**Task goal:** If a line in the data below includes the string "vertical", please return a copy of it.

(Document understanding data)

'''

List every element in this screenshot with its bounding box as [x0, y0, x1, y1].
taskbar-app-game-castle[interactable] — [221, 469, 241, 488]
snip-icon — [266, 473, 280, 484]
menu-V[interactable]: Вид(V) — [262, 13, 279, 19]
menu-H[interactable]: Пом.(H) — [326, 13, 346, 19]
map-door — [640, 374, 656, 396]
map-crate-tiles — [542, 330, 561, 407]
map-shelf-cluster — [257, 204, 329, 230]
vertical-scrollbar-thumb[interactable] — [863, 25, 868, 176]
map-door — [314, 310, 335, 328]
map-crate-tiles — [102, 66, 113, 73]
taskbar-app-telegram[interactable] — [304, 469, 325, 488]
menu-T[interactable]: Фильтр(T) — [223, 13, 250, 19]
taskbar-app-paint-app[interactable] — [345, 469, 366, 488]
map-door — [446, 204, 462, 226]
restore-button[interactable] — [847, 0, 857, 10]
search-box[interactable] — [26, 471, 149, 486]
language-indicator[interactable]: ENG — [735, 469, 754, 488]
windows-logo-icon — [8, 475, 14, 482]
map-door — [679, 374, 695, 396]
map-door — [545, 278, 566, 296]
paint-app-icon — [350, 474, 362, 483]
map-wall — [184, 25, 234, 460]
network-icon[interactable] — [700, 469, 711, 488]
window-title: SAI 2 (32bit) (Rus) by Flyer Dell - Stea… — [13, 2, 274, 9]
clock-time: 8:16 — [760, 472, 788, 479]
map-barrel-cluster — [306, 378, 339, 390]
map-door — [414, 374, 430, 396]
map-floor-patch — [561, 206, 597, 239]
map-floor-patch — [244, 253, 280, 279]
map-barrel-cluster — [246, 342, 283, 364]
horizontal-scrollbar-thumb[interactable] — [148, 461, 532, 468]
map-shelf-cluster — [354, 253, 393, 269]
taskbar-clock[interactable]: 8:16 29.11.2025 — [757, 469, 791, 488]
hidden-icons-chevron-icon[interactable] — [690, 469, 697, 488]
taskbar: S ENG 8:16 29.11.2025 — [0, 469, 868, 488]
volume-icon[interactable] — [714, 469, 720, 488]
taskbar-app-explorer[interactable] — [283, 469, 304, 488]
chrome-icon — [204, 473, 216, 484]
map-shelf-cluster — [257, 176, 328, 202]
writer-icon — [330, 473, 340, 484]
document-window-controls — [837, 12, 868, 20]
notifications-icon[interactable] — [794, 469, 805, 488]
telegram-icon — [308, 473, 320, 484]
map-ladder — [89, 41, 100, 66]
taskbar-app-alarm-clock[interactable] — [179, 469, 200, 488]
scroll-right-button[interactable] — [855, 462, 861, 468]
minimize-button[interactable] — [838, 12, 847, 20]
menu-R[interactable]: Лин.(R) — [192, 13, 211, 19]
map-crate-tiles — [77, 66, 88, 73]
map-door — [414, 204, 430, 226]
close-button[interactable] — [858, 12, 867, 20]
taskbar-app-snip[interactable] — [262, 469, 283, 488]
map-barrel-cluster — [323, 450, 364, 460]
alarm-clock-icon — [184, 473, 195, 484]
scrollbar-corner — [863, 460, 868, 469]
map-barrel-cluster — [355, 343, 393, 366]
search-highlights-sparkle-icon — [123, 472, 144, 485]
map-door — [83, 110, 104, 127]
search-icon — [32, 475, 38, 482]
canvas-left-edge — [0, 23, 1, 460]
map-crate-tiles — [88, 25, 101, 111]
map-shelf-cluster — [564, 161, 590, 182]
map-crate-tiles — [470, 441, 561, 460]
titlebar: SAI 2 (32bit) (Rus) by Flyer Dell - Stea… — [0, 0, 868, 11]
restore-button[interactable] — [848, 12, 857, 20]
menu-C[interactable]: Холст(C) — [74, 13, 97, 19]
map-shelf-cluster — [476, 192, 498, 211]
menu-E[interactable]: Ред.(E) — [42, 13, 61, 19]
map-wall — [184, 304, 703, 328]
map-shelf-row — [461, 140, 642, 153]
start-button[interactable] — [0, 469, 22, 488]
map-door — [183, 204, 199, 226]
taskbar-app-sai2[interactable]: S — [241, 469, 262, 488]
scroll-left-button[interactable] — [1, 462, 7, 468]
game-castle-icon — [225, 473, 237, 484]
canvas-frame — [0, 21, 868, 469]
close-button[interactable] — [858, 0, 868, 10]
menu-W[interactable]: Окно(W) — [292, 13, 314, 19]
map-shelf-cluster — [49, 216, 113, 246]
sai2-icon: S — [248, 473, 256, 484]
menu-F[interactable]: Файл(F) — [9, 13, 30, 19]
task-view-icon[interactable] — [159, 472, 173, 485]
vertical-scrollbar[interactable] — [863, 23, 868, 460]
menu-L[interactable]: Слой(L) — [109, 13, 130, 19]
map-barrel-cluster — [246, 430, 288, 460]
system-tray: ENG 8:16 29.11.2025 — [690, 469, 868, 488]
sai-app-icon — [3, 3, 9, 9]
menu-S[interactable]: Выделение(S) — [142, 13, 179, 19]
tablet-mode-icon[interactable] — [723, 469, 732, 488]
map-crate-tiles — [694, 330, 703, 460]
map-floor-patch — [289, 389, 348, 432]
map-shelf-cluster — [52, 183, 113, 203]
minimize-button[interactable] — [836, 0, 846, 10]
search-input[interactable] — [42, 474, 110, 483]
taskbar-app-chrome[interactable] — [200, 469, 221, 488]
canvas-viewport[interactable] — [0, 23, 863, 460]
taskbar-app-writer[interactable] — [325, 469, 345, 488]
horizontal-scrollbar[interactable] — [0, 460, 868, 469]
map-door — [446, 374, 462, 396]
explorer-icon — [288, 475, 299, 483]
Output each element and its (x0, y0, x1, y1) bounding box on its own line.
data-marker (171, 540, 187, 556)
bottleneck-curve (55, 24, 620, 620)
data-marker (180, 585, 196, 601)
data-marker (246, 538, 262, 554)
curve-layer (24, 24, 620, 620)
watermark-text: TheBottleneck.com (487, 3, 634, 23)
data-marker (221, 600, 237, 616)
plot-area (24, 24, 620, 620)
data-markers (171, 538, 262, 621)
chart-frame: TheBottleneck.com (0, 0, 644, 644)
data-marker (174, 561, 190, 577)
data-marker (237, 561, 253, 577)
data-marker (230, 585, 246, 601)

'''

**Exercise answer:**
vertical-scrollbar-thumb[interactable] — [863, 25, 868, 176]
vertical-scrollbar[interactable] — [863, 23, 868, 460]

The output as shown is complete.